Exercise =
Check which lines of the entries that follow hold "werden", then give the number of those lines and nothing more.

Transcribed page contents
-*-*-

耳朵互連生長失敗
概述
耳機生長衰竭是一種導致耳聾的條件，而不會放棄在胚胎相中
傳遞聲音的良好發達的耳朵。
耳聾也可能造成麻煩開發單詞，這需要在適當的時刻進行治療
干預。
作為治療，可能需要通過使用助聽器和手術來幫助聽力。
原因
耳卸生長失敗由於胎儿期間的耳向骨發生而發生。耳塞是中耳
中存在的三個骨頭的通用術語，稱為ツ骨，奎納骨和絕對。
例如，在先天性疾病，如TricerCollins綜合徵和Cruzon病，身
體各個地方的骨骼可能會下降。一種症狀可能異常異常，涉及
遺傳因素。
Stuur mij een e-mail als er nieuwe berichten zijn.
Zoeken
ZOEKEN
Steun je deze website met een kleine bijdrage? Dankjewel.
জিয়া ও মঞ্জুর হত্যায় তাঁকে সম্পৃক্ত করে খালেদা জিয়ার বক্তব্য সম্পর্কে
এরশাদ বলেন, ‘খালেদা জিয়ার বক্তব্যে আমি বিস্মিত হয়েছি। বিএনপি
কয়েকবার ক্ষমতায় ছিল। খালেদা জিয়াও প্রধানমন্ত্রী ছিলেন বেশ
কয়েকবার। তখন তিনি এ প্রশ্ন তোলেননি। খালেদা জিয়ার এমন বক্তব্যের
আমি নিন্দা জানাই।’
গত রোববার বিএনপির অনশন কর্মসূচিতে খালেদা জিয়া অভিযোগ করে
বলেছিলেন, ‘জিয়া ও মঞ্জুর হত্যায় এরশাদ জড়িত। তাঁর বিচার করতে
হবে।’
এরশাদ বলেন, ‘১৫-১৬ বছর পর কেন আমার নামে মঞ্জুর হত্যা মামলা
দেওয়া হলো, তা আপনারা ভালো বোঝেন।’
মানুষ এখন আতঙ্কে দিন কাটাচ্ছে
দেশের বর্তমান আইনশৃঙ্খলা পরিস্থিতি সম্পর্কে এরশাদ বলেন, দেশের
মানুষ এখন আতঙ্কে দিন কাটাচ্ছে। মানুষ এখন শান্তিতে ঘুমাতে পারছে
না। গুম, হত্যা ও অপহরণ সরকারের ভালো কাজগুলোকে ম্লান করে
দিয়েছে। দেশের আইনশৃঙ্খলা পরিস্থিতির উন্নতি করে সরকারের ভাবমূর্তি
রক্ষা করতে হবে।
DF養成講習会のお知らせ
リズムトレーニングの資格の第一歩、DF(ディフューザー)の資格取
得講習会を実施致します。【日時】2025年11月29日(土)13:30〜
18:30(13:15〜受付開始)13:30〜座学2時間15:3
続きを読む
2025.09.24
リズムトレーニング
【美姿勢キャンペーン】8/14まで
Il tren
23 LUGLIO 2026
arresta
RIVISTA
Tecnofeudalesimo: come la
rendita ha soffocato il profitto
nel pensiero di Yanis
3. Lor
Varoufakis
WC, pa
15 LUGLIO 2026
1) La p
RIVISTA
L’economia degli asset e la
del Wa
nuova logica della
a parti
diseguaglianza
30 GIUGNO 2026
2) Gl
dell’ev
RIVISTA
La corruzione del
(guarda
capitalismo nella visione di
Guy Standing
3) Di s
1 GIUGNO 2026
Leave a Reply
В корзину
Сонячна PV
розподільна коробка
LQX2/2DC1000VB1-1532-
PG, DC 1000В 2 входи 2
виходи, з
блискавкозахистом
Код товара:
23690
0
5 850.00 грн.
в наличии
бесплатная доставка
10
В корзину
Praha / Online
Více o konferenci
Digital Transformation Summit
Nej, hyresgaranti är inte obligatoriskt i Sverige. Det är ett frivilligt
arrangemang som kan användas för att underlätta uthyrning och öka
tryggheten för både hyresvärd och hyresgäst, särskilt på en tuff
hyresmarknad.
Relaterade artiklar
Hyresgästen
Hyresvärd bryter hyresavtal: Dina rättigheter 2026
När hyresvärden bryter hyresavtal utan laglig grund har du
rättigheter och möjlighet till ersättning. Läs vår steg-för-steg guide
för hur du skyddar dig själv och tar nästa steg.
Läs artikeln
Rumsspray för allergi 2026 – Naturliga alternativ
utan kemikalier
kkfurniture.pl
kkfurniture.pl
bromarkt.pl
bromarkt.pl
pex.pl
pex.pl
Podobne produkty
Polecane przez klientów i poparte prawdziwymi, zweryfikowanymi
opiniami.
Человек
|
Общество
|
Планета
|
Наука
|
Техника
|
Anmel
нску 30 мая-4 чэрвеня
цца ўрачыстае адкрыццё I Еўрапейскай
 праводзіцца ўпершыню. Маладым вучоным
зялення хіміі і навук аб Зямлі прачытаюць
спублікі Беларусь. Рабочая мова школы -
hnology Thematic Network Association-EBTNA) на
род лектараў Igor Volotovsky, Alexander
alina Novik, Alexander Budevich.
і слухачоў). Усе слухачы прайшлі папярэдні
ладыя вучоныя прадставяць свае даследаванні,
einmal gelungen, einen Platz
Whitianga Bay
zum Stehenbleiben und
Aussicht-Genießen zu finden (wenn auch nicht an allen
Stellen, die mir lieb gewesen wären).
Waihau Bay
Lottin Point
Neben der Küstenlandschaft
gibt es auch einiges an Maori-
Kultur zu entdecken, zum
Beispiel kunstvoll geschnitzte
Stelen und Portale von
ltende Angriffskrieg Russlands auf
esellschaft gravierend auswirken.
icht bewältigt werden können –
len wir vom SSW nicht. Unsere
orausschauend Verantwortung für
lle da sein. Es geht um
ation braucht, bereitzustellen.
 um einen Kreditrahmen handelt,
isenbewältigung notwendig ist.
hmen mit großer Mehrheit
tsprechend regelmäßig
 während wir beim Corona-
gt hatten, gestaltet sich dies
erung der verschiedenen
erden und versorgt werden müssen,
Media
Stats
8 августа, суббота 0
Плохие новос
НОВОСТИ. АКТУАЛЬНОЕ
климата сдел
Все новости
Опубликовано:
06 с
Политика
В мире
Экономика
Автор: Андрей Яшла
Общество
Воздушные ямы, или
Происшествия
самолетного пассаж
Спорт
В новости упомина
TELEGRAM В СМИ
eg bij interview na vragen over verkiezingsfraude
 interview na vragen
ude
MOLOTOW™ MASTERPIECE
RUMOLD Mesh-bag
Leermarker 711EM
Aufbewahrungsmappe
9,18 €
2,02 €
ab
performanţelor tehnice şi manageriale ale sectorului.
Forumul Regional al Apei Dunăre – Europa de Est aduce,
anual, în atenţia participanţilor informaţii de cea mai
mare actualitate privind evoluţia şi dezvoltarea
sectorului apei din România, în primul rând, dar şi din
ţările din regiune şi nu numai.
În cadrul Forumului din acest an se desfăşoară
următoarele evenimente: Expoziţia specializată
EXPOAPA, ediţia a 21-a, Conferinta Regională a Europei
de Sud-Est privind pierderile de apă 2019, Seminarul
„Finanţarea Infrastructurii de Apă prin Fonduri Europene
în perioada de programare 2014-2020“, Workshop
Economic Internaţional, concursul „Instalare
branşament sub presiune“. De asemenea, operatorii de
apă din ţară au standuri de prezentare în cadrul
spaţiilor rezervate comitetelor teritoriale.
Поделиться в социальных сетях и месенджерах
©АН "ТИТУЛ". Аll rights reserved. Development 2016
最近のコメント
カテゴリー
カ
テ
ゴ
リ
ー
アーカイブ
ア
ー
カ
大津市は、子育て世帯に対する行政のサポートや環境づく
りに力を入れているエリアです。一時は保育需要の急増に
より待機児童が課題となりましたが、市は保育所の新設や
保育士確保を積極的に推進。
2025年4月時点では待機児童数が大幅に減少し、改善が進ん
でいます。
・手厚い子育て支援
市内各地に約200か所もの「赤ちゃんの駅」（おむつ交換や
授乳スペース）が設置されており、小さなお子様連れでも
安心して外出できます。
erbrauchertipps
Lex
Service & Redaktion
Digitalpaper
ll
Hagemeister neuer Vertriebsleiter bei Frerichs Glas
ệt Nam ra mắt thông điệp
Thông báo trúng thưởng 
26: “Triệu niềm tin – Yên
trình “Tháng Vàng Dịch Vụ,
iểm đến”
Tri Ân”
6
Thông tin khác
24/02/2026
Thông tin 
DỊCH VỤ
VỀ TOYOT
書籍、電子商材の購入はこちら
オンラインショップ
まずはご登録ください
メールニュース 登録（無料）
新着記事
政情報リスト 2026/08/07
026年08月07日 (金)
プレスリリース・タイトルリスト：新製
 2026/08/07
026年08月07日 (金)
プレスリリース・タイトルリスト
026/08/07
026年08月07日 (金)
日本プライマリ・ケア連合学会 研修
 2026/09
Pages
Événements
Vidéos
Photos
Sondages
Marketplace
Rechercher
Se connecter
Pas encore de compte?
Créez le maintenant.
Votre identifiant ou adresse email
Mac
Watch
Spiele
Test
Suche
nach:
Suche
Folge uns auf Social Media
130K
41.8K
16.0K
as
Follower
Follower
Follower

-*-*-

Solved problem =
2